Por Júlio Lóssio*
Os recentes resultados do ENADE para os cursos de Medicina no Brasil não são apenas estatísticas acadêmicas. Vão além disso: um sinal de alerta vermelho para a saúde pública. Os dados revelam um fosso crescente entre a entrega do diploma e a capacidade real de um novo médico exercer a profissão com a segurança que o paciente exige.
Como médico e ex-gestor público, vejo com preocupação que o ensino médico está se tornando, em muitos casos, um produto de prateleira, onde a teoria sobrevive em laboratórios modernos, mas a prática agoniza por falta de leitos e vivência real.
A Medicina é uma ciência de observação e repetição. Não se forma um clínico ou um cirurgião apenas com simuladores e telas de alta definição. A fixação dos conceitos teóricos depende, visceralmente, da presença permanente do aluno no ambiente hospitalar. É no “chão da enfermaria” que se aprende a humanidade e a técnica que os livros não conseguem traduzir.

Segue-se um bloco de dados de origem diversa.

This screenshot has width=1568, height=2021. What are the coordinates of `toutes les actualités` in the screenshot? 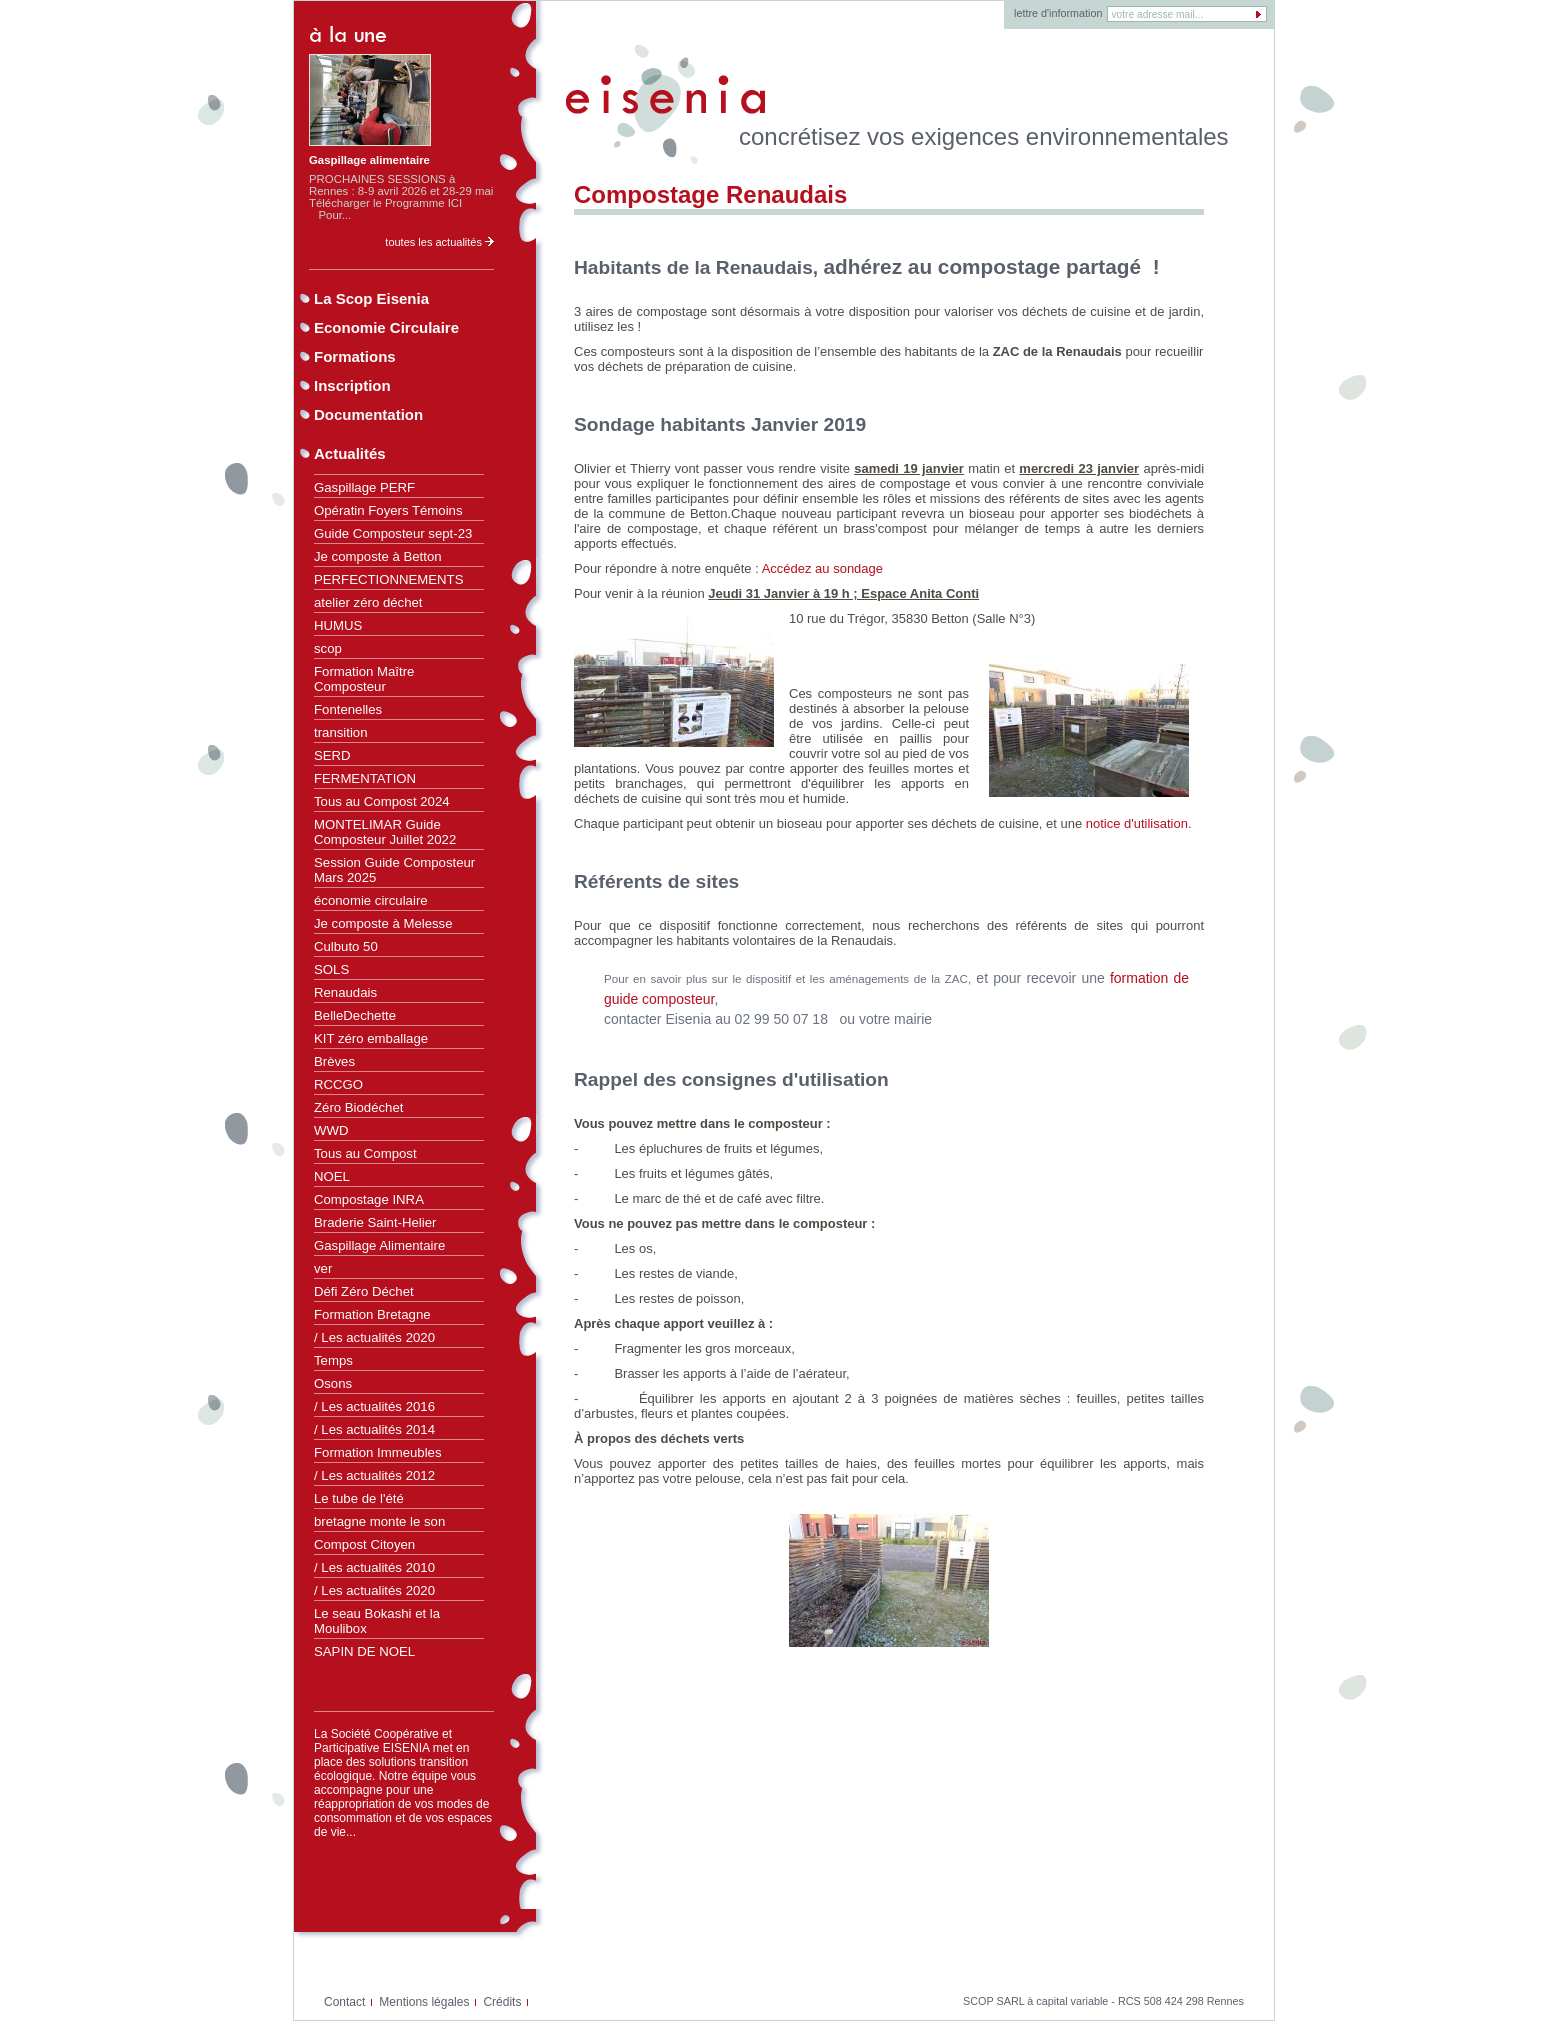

O contraste é pedagógico e cruel. De um lado, instituições como a Santa Casa de São Paulo e o Albert Einstein mantêm a excelência por possuírem ecossistemas assistenciais próprios e robustos. Do outro, vemos unidades de grandes grupos educacionais, como a Estácio de Sá em Juazeiro (BA), amargando notas mínimas.
Por quê? Porque sem campo de prática próprio, o aluno vira um “turista” em redes municipais saturadas, onde sua presença é muitas vezes vista como um estorvo, e não como parte do corpo clínico em formação.
Aqui no Vale do São Francisco, o exemplo é definitivo: o curso de Medicina da UNIVASF, ancorado no Hospital Universitário (HU-UNIVASF/Ebserh), alcançou a nota máxima (5). Enquanto isso, instituições privadas vizinhas, apesar das mensalidades vultosas, patinam na nota mínima por absoluta carência de infraestrutura hospitalar própria.
Precisamos enfrentar o elefante na sala: o curso de Medicina tornou-se a “mina de ouro” do empreendedorismo educacional brasileiro. Não é crime lucrar com educação, desde que o serviço entregue seja condizente com a responsabilidade que a profissão carrega. Se as mensalidades são as mais altas do mercado, é imperativo que o investimento em infraestrutura seja igualmente robusto.
Minha proposta é clara, sensata e urgente: o Ministério da Educação e o Ministério da Saúde devem estabelecer um novo marco regulatório, que exija das faculdades particulares de Medicina a obrigatoriedade de implantar, em um prazo de dois anos, um Hospital-Escola próprio. O perfil desse hospital não seria aleatório, mas definido pelos gestores do SUS (Município, Estado e União), focado em suprir as carências de média e alta complexidade de cada região.
Para os que dirão que o investimento é inviável, aponto o caminho: linhas de financiamento via BNDES, tendo como garantia real os recebíveis das próprias mensalidades. É a “vacina” financeira para um mal estrutural.
Dessa forma, faríamos do atual problema uma solução definitiva e histórica. De um lado, garantiríamos que nenhum médico saísse da faculdade sem ter passado milhares de horas dentro de um hospital de verdade. De outro, entregaríamos à população brasileira centenas de novos hospitais financiados pelo setor privado, desafogando o SUS e salvando vidas.
A formação médica não pode ser refém da maximização de lucros. Se o ensino é privado, a responsabilidade é pública. É hora de exigir que quem vende o sonho da Medicina, entregue, também, a estrutura necessária para que ele não se transforme em um pesadelo assistencial.